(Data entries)
BEGIN
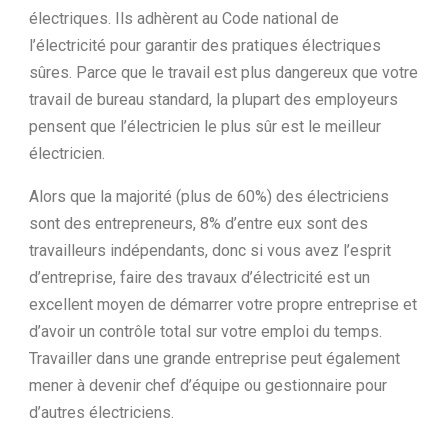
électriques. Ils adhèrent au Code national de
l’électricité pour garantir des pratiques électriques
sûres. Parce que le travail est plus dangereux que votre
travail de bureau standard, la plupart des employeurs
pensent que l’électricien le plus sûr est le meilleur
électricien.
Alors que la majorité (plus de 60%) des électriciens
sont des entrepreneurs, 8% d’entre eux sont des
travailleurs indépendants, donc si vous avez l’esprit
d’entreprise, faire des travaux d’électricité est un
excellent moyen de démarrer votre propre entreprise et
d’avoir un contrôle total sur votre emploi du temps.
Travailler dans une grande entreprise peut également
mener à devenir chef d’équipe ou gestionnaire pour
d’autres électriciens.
END
BEGIN
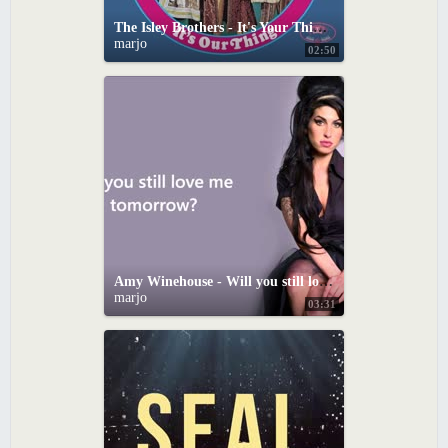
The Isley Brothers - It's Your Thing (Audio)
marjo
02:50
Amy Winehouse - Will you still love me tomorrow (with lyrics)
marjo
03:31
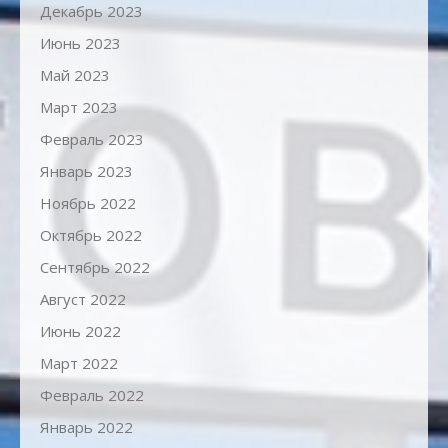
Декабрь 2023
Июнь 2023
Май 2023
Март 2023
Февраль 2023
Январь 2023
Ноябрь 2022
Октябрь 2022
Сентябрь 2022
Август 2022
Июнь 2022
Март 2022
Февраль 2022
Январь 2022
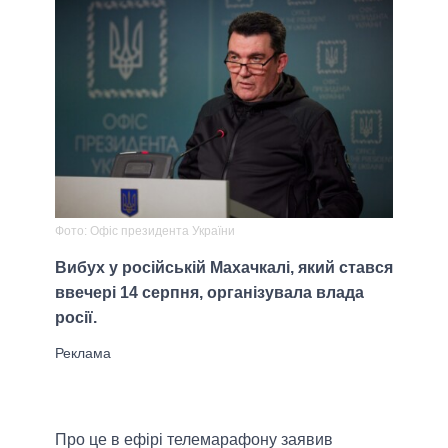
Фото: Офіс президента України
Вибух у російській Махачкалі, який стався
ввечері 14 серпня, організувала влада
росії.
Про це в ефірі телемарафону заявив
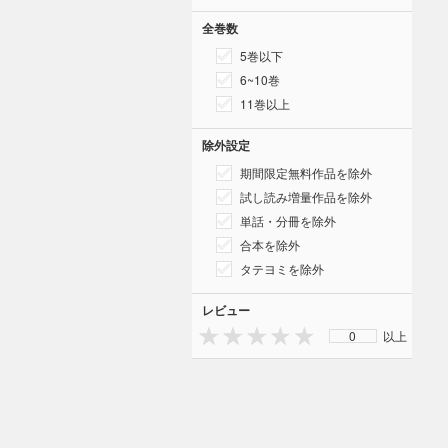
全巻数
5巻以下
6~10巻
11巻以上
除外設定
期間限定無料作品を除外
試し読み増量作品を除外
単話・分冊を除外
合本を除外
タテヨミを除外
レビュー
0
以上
END
(WHAT THE TASK REQUIRES) When you reach the line containing "l’électricité pour garantir" in the data above, start copying exactly, and stop after the line containing "mener à devenir".

(SOLUTION FOR THIS EXERCISE)
l’électricité pour garantir des pratiques électriques
sûres. Parce que le travail est plus dangereux que votre
travail de bureau standard, la plupart des employeurs
pensent que l’électricien le plus sûr est le meilleur
électricien.
Alors que la majorité (plus de 60%) des électriciens
sont des entrepreneurs, 8% d’entre eux sont des
travailleurs indépendants, donc si vous avez l’esprit
d’entreprise, faire des travaux d’électricité est un
excellent moyen de démarrer votre propre entreprise et
d’avoir un contrôle total sur votre emploi du temps.
Travailler dans une grande entreprise peut également
mener à devenir chef d’équipe ou gestionnaire pour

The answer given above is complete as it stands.